[DATA EXCERPTS]:
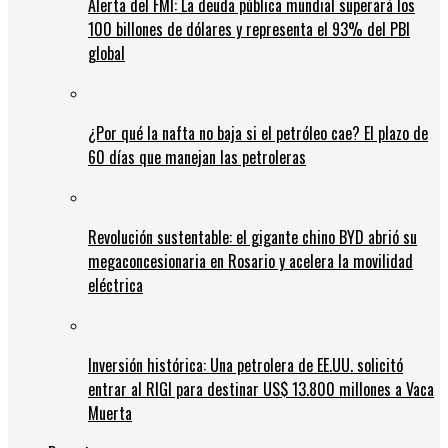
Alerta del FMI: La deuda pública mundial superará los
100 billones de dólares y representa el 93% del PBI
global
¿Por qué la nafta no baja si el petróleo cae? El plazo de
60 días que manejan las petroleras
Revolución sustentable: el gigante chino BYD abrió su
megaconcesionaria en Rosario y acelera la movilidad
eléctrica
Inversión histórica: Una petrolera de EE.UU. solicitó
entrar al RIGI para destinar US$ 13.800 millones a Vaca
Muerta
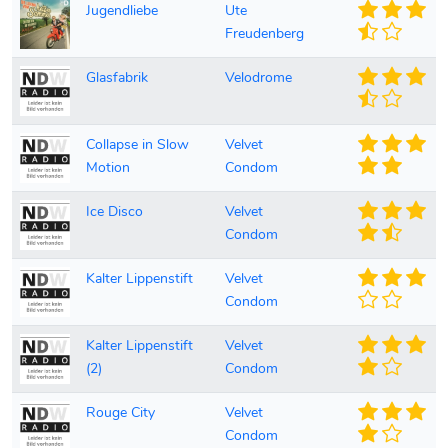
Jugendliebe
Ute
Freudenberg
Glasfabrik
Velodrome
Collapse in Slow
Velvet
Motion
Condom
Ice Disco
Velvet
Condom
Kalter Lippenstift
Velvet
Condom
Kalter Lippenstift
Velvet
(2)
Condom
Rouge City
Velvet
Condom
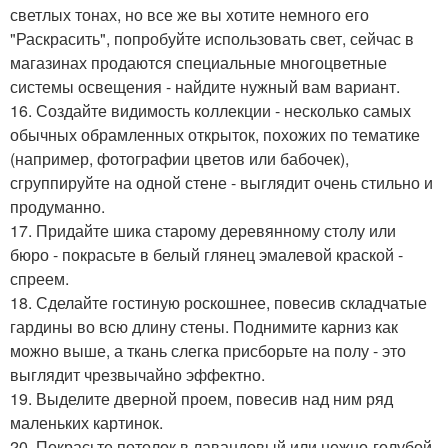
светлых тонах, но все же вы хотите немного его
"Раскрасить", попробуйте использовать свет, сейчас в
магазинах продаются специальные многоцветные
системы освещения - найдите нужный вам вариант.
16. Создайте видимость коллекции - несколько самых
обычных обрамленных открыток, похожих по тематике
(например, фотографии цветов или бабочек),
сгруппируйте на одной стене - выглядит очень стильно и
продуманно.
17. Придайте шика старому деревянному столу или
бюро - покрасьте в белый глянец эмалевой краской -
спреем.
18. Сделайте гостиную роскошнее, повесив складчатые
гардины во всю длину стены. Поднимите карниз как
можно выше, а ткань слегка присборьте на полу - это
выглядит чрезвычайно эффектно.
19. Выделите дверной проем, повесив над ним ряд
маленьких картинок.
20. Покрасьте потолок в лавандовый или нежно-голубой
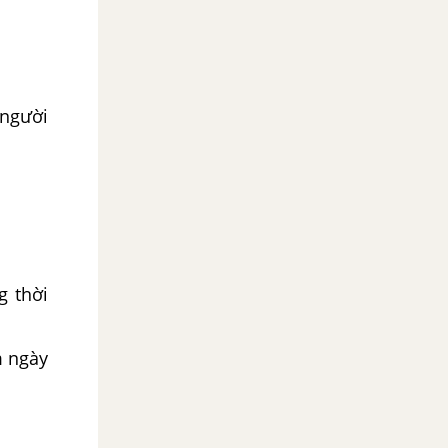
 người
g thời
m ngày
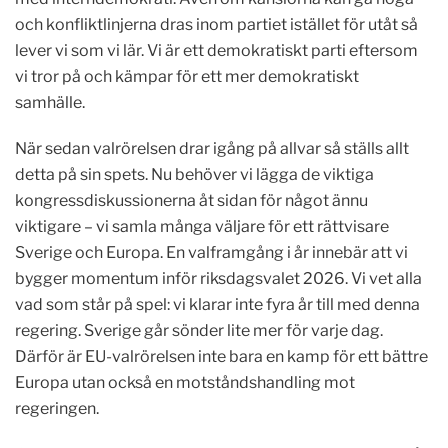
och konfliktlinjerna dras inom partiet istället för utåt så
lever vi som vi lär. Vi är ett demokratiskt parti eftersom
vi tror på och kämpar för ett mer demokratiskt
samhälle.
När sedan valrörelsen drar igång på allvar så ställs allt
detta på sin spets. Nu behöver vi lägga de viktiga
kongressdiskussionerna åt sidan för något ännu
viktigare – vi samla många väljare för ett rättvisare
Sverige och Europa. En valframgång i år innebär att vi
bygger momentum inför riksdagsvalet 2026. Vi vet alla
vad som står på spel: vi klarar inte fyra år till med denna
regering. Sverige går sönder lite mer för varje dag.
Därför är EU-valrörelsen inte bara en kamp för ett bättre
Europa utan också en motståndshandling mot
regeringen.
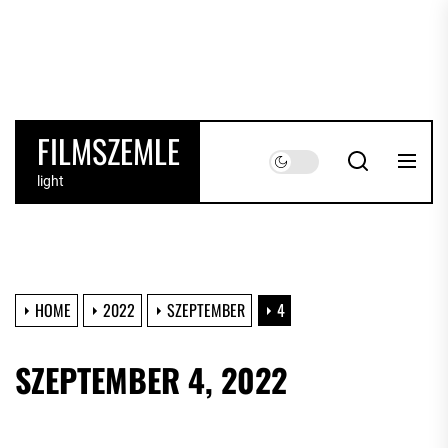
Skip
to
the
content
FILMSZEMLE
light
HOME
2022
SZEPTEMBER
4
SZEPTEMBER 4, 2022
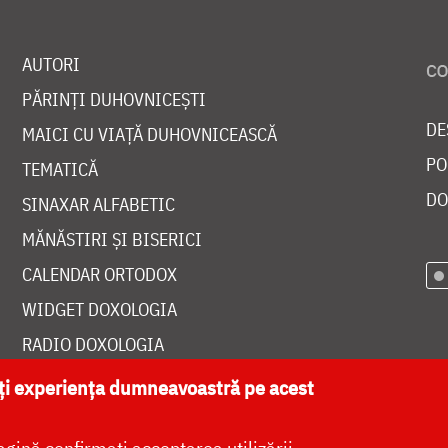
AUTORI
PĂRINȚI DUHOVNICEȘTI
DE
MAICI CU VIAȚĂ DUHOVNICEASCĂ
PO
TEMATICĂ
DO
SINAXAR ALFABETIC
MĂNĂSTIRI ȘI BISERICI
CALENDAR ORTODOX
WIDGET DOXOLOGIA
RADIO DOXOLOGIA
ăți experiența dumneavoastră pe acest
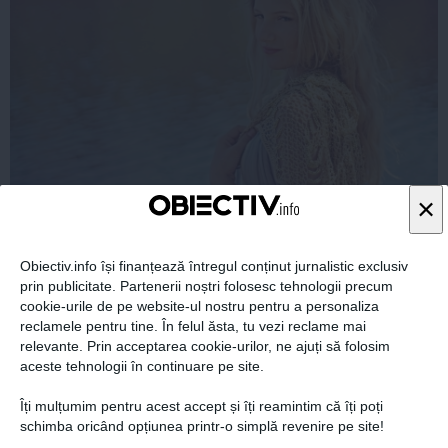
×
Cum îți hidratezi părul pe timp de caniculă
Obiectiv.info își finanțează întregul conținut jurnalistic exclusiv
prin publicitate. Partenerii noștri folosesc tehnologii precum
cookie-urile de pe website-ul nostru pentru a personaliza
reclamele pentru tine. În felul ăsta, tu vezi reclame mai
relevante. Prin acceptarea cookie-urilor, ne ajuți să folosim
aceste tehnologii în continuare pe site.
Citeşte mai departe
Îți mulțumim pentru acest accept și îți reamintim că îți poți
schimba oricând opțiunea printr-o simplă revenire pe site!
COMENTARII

==

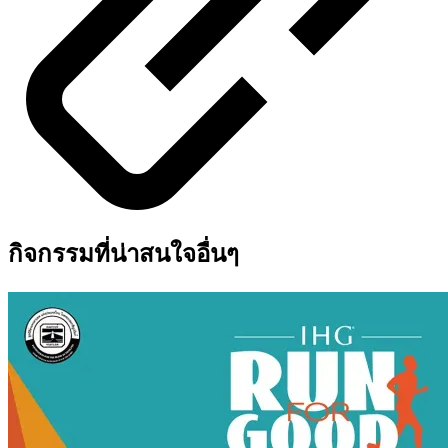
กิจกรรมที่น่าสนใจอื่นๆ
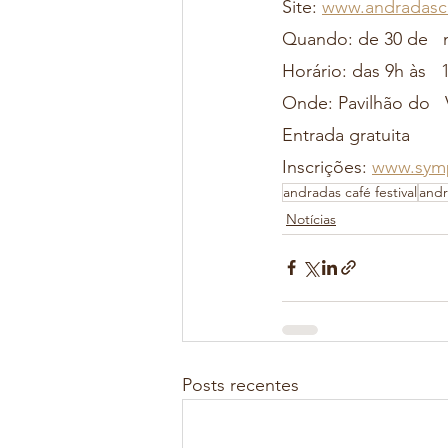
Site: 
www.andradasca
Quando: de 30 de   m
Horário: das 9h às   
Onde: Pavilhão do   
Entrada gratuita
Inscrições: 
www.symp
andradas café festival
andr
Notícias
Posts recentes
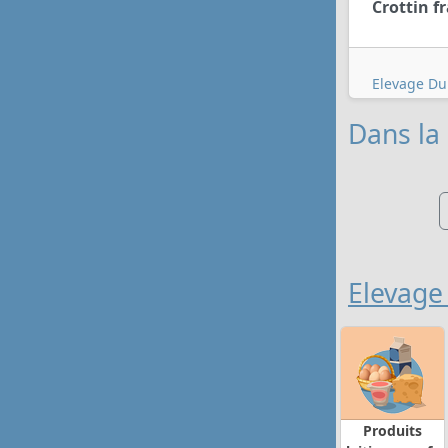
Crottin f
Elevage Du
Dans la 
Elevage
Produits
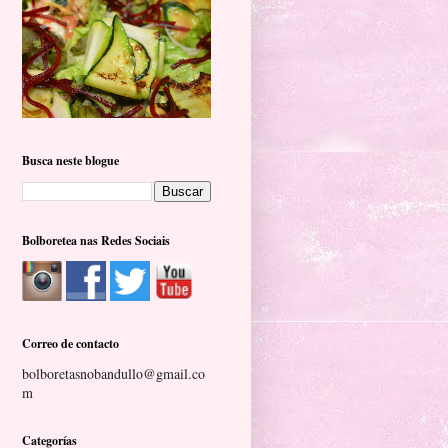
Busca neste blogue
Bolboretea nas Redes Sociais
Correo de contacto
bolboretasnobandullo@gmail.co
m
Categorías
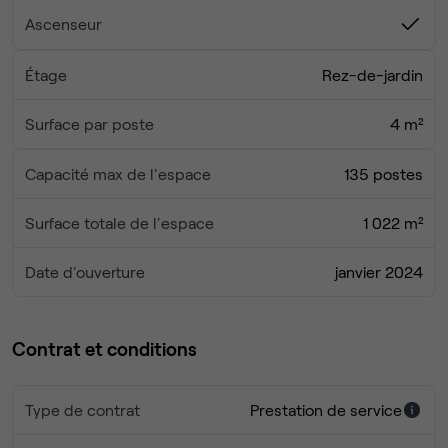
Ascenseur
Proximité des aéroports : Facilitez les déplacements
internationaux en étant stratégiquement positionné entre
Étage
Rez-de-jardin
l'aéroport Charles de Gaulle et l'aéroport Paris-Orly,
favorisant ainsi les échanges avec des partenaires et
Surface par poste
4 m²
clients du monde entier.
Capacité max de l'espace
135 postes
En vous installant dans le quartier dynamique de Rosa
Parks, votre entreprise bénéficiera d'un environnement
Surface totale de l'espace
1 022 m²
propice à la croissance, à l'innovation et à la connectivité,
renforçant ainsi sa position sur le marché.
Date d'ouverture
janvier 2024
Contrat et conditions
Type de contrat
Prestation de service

* * *

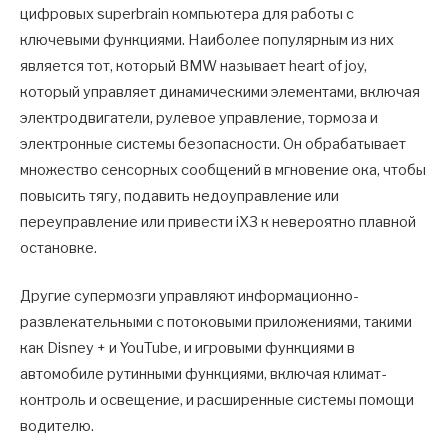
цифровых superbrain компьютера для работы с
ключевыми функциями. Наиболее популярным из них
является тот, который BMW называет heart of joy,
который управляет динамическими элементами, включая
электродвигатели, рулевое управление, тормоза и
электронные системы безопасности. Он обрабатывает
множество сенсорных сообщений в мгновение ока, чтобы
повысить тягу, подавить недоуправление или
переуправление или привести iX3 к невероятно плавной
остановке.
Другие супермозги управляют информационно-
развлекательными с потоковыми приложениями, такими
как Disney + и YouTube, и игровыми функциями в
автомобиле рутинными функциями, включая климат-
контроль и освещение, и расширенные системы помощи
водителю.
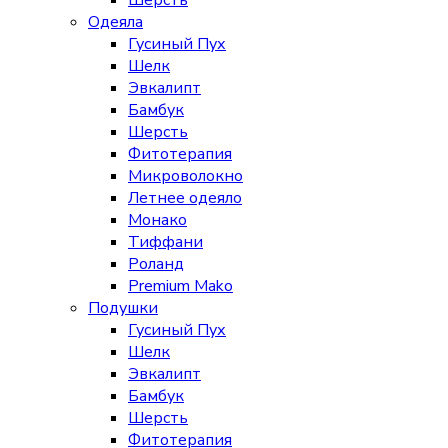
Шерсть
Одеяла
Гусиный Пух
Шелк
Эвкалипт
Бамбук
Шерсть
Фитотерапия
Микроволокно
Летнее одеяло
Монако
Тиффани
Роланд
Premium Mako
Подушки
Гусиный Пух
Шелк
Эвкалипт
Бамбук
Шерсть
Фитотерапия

[ABOUT THIS TASK]:
Referring to the material above, set down exactly the lines between the line with "Alerta del FMI: La" and the line with "megaconcesionaria en Rosario", inclusive, and no other lines.

[YOUR RESPONSE]:
Alerta del FMI: La deuda pública mundial superará los
100 billones de dólares y representa el 93% del PBI
global
¿Por qué la nafta no baja si el petróleo cae? El plazo de
60 días que manejan las petroleras
Revolución sustentable: el gigante chino BYD abrió su
megaconcesionaria en Rosario y acelera la movilidad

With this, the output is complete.